March 22, 2013
Photo: Rehabilitation project in Dharavi
Quite a few architects and urban designers have cracked their heads on the urban phenomenon that Mumbai represents. What kind of logic keeps this big, bad city running despite all odds? How exactly does its urban fabric reflect the extreme disparities that have become inexorably attached to the city’s image? What does the mutation of colonial Bombay into global Mumbai mean for architectural forms and public life?
Rahul Mehrotra’s static vs. kinetic city story is one of the most compelling attempts at providing a general understanding of the dynamics and tensions at work in the making and perpetuating of Mumbai’s urbanism. According to him, the static is the official city of built forms, framed by monumental structures, birthed and nourished by broadly premodernist and modernist impulses. Sharing space, often unacknowledged and even unseen, but nevertheless very much present and active is the kinetic city, energized by the impulse of everyday human presence and activity, spilling over streets and public spaces, composed of transactions and the bazaar ethos, especially by resource and capital deprived inhabitants.

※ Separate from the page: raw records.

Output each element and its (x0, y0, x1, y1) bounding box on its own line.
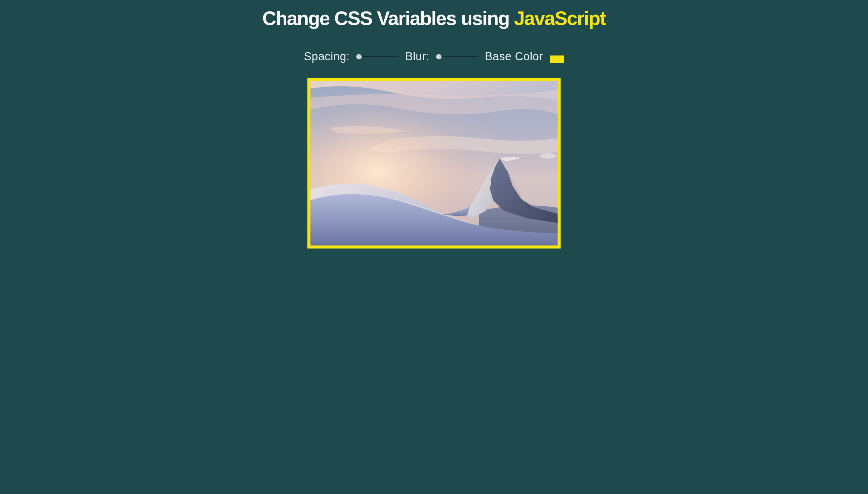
controls-row: Spacing: Blur: Base Color (0, 50, 868, 63)
blur-slider[interactable] (436, 56, 478, 57)
title-highlight: JavaScript (514, 7, 606, 29)
base-color-input[interactable] (550, 56, 564, 63)
spacing-label: Spacing: (304, 50, 350, 63)
blur-label: Blur: (405, 50, 430, 63)
page-title: Change CSS Variables using JavaScript (0, 0, 868, 32)
title-prefix: Change CSS Variables using (262, 7, 514, 29)
svg-point-2 (539, 153, 556, 159)
mountain-image (311, 81, 557, 246)
base-color-label: Base Color (485, 50, 543, 63)
spacing-slider[interactable] (356, 56, 398, 57)
image-frame (308, 78, 560, 248)
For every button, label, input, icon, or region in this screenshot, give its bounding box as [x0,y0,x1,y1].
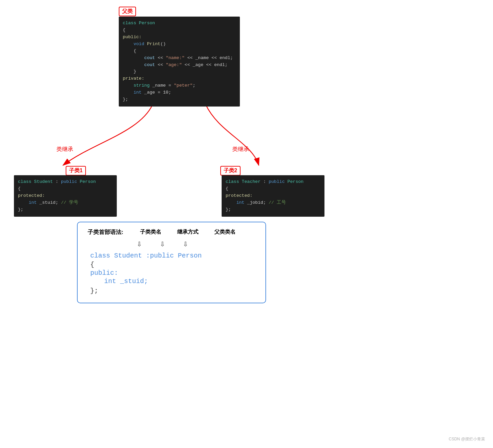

He accurately points out that Mumbai’s history and future are unimaginable without the dense trading culture and human interactions that spill in and out of its bustling streets and worn out habitats. Likewise, his critique of rigid notions of architectural heritage and urban futures that defend built space over lived space, is spot on. Anybody who comes to Mumbai and connects with its incredible street life, wrapped around and between its mongrelized Gothic colonial or post-colonial structures can immediately connect to the ideal types of the static and the kinetic city.
Mehrotra goes on to elaborate why Mumbai is essentially a kinetic city which cannot be tamed or reigned in by the static city. He does not fully buy into the standard dichotomization of the city into formal and informal sectors, which can mistakenly be overlapped onto his static-kinetic concepts. Instead, his perspective transforms public architecture into a sophisticated set of practices that involve a layered understanding of architectural heritage. He attributes a more creative role to intangible moments of public life like festivals and street economies. The transformation of the Kala Ghoda art district in Mumbai is a successful tribute to his framework. It is to his credit as an architect that he uses imagination and a sense of history to co-produce a public project of this nature without investing in another expensive monument to celebrate existing ones.

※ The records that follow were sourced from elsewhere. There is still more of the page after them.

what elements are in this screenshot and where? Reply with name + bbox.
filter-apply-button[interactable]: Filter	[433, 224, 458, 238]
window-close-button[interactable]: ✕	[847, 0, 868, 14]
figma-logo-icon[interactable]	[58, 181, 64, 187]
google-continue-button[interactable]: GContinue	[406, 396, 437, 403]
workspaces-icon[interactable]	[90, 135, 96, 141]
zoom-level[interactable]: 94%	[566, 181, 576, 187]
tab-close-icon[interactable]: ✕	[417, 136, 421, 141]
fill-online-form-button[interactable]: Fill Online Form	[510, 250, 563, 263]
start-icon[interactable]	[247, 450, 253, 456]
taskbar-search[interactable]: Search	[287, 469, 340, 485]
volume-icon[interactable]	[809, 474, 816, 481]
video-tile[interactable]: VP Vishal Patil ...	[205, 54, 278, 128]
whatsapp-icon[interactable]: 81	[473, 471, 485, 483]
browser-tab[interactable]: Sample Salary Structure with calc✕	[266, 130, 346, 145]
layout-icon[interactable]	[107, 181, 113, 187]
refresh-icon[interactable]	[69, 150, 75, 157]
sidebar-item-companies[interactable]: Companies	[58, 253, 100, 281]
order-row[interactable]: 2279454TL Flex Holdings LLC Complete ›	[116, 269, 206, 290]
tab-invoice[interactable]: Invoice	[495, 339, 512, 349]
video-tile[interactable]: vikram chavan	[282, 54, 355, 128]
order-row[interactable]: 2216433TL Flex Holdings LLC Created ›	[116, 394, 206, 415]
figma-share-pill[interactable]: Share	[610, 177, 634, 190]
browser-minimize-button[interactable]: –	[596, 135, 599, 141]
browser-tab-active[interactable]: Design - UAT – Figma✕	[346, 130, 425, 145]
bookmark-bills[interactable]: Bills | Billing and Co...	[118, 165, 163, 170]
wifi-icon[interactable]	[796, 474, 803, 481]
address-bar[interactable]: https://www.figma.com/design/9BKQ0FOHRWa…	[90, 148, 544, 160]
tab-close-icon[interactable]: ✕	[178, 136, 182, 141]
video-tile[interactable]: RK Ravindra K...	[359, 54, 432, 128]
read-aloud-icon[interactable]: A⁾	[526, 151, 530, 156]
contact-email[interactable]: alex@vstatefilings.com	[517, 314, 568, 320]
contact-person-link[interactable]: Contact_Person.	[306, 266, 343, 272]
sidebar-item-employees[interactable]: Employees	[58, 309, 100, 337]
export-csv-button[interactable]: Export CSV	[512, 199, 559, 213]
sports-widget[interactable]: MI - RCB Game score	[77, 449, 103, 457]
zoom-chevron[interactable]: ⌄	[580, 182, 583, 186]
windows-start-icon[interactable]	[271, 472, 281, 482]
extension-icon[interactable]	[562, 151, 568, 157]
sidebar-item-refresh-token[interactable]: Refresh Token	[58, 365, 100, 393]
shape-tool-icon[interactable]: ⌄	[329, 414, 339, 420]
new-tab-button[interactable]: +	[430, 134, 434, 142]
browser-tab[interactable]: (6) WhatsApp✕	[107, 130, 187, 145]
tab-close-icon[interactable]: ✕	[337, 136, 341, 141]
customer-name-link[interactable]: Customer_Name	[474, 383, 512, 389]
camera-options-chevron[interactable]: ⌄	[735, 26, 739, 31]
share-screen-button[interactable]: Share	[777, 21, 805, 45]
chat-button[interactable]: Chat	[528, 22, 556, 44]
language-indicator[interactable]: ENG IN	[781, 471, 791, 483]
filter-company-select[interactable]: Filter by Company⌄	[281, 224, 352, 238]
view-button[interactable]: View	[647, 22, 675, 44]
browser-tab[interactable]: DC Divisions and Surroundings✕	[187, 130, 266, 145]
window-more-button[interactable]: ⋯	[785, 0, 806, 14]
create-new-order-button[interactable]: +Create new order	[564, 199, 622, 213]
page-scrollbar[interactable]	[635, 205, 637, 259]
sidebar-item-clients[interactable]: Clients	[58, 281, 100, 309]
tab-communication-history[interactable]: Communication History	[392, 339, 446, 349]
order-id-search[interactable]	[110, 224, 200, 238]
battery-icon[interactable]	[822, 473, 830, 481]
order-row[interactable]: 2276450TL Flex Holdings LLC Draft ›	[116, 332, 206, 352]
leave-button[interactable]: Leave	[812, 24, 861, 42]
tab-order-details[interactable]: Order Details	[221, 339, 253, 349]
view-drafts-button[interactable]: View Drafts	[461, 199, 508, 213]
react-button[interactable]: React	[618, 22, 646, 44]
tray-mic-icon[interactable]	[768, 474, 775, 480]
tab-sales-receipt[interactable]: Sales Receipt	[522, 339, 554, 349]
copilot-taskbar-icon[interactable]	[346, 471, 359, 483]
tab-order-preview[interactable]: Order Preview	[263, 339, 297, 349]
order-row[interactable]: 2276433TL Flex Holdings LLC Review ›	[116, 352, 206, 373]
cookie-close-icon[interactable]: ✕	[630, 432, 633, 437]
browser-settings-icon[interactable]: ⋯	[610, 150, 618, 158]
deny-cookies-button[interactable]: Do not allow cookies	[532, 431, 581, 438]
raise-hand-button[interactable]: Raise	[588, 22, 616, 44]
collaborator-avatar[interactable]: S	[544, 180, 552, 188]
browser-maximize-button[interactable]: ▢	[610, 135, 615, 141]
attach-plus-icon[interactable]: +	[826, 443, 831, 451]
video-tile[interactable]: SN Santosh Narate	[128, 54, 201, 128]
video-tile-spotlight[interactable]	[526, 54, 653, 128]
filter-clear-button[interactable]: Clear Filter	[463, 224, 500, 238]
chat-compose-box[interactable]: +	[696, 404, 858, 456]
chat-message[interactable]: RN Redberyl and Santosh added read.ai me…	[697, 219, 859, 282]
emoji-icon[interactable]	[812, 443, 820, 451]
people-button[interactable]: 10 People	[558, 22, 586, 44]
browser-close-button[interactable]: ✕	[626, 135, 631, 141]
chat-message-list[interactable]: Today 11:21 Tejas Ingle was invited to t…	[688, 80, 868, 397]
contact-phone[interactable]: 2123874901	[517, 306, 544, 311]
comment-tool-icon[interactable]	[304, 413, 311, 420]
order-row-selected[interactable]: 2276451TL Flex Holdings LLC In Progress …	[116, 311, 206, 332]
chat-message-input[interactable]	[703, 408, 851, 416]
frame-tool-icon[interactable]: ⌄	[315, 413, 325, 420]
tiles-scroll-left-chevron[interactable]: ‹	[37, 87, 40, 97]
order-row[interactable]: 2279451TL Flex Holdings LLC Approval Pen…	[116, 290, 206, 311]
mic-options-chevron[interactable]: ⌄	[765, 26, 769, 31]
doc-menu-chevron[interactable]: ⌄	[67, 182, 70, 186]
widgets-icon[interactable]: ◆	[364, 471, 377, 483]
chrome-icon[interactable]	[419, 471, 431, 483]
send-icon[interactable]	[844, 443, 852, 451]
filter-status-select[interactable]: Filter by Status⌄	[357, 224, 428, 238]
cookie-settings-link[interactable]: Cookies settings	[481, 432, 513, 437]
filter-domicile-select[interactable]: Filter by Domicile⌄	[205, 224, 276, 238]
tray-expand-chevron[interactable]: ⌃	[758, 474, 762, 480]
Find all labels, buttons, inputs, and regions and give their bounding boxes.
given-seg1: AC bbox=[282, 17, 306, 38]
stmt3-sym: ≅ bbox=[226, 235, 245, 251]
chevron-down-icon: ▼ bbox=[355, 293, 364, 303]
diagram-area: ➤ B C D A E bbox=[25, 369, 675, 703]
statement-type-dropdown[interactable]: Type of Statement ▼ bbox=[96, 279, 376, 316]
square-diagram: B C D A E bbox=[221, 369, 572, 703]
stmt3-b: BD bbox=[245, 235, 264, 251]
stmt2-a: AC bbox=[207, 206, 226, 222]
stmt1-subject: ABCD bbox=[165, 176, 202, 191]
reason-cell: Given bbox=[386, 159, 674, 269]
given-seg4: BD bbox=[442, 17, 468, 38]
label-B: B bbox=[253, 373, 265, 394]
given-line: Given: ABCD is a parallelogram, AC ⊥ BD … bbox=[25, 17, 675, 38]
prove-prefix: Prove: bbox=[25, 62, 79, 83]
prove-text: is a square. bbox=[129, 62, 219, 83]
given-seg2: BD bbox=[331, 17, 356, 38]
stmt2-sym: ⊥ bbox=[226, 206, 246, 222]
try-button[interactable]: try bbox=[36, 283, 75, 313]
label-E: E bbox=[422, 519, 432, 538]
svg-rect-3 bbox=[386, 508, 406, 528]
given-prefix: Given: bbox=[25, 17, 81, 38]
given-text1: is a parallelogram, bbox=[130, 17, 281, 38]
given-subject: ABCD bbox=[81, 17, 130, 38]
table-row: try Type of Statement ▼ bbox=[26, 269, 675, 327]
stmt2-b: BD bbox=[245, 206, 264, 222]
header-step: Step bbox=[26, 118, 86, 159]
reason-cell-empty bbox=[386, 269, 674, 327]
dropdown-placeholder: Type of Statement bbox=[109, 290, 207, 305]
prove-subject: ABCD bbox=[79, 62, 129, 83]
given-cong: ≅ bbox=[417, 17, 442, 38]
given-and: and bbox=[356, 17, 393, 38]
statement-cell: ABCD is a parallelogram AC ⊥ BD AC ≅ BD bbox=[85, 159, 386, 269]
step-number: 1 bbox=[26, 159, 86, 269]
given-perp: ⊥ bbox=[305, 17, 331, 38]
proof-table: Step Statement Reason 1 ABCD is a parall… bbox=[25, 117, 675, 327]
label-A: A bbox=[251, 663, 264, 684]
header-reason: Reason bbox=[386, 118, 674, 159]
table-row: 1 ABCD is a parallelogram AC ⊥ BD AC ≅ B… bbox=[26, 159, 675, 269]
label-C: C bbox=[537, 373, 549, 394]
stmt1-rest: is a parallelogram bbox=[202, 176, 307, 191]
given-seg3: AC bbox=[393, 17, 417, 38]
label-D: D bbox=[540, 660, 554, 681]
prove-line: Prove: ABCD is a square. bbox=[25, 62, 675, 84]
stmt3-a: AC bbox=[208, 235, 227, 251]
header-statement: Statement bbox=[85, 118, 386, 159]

Sadly, the concept of the kinetic city is threatened by the malaise of over-interpretation. Sometimes instigated by Mehrotra’s own hurried words. For example, it is easy to misread his observations that all structures of the kinetic city are made of temporary and recycled materials or that their limited but productive lifespan is connected to makeshift building techniques. This encourages a tendency to misunderstand some neighbourhoods in Mumbai as being disposable because of a surface reading of their dynamics. They seem to resemble the structures that Mehrotra is describing. We argue that it would probably be wise not to let Mehrotra’s slippery concept slide over the blurry boundaries of South Mumbai, to become a guiding principle to understand habitats such as Mumbai’s so-called slums. We have come across quite a few students of architecture who build on his framework and delve into the issues of affordable housing and the question of slums and shanties.

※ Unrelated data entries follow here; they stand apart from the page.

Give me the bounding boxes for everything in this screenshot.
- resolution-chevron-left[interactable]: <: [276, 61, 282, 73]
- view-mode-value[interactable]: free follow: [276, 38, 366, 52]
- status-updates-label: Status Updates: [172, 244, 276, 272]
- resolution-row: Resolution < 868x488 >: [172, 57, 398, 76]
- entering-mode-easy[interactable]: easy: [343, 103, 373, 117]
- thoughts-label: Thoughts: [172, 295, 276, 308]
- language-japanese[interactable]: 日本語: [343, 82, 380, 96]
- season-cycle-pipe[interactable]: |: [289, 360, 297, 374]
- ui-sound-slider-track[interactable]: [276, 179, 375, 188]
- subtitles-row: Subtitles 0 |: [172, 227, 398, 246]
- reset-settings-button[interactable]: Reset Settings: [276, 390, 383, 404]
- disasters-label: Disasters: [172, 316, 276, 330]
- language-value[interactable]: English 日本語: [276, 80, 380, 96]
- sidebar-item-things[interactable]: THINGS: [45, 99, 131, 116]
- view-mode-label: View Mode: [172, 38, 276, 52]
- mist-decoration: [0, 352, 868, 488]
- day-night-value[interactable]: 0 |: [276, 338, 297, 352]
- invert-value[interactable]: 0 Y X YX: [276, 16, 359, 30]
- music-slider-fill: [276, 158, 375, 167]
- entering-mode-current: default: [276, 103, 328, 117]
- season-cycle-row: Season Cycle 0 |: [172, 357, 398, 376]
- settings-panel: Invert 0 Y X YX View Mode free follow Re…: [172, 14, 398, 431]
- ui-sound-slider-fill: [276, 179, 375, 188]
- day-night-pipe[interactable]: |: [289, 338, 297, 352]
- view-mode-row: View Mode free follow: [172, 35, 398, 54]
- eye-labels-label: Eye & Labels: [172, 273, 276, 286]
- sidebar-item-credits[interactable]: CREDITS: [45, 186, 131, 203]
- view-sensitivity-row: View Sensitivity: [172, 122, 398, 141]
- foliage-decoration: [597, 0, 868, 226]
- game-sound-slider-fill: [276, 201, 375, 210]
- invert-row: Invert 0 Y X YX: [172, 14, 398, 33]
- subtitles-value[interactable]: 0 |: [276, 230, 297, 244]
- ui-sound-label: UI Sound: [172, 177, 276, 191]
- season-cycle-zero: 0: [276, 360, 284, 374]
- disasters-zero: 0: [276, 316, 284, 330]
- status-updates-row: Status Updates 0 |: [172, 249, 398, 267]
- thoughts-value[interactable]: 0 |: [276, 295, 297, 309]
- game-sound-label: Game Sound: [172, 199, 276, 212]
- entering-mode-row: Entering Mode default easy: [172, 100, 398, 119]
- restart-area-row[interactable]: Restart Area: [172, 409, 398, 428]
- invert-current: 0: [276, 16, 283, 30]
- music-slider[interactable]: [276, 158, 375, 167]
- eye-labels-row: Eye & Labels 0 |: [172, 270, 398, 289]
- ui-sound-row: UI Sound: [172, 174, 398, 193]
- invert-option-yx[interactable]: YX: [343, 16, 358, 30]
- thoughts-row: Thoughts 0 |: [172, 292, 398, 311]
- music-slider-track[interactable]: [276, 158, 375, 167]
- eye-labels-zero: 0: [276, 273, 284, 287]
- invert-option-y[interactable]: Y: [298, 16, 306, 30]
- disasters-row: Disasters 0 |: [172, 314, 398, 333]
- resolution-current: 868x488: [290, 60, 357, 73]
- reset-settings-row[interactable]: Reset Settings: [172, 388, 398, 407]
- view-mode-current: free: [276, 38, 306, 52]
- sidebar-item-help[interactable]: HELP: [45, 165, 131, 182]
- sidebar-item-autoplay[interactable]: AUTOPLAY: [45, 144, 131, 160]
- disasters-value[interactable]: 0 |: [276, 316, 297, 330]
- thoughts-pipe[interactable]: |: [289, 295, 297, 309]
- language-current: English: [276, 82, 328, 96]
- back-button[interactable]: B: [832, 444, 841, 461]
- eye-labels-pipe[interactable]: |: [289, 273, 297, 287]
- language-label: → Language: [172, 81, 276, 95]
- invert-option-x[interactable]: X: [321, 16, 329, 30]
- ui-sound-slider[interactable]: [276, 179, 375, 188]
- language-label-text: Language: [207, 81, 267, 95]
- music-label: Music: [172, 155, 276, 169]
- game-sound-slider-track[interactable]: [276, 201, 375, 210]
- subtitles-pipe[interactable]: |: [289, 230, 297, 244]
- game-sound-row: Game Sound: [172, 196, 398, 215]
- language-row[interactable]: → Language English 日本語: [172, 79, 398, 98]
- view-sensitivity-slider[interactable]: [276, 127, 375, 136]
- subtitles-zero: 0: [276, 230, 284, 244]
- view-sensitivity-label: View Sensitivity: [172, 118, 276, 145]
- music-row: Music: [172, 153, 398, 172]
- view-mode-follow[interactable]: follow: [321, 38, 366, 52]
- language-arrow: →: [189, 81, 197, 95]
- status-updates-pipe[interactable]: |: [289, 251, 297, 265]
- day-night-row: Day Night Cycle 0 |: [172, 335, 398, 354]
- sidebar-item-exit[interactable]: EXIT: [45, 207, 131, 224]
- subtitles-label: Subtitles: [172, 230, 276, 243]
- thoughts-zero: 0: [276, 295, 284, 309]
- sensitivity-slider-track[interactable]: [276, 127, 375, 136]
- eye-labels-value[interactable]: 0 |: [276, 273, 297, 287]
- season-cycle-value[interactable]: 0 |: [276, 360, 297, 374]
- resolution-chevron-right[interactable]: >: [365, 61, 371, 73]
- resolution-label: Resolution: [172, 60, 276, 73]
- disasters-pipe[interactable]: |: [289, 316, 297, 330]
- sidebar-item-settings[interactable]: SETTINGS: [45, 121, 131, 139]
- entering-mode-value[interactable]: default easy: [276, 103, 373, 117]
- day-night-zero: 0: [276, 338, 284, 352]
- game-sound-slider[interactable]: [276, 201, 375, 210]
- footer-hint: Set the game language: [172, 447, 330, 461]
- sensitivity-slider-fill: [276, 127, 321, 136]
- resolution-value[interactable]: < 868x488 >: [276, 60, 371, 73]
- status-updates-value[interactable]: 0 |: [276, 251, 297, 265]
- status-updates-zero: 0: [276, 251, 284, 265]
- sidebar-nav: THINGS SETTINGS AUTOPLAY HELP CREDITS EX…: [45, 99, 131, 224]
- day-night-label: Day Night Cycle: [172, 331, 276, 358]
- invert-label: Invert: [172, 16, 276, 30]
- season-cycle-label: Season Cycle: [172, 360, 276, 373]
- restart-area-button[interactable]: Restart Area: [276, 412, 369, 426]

In the wider context of Mumbai city, the limitation of the static/kinetic framework becomes more pronounced the closer you look. For decades Mumbai’s poorer neighbourhoods have been seen as a kind of soft mobile stock of temporary habitats – easily removable when the right time arrives for good profits to be made. Far from being the recycled landscape one could imagine when listening to Mehrotra, slum notified areas are often made of over-engineered pucca structures, built by professional masons and contractors using industrial construction materials. Their streets are full of registered shops selling mainstream products. Many of them also double up into what could be called post-Fordist industrial sites, organized in flexible and anti-fragile (as Nassim Taleb would say) production networks. If there is an appearance of shabbiness to many neighbourhoods it is not because of any intrinsic quality to them but due to the myopic policies of the civic bureaucracy. Unbelievable as it may seem, it is true that local contractors in those neighbourhoods have a stock of special effects to age a building so that it does not catch the eye of a corrupt official looking to make a quick buck from a new (unauthorized) construction. In some extreme cases, brick and mortar structures are covered up by corrugated iron sheets, to give the impression of being temporary, just to evade demolition.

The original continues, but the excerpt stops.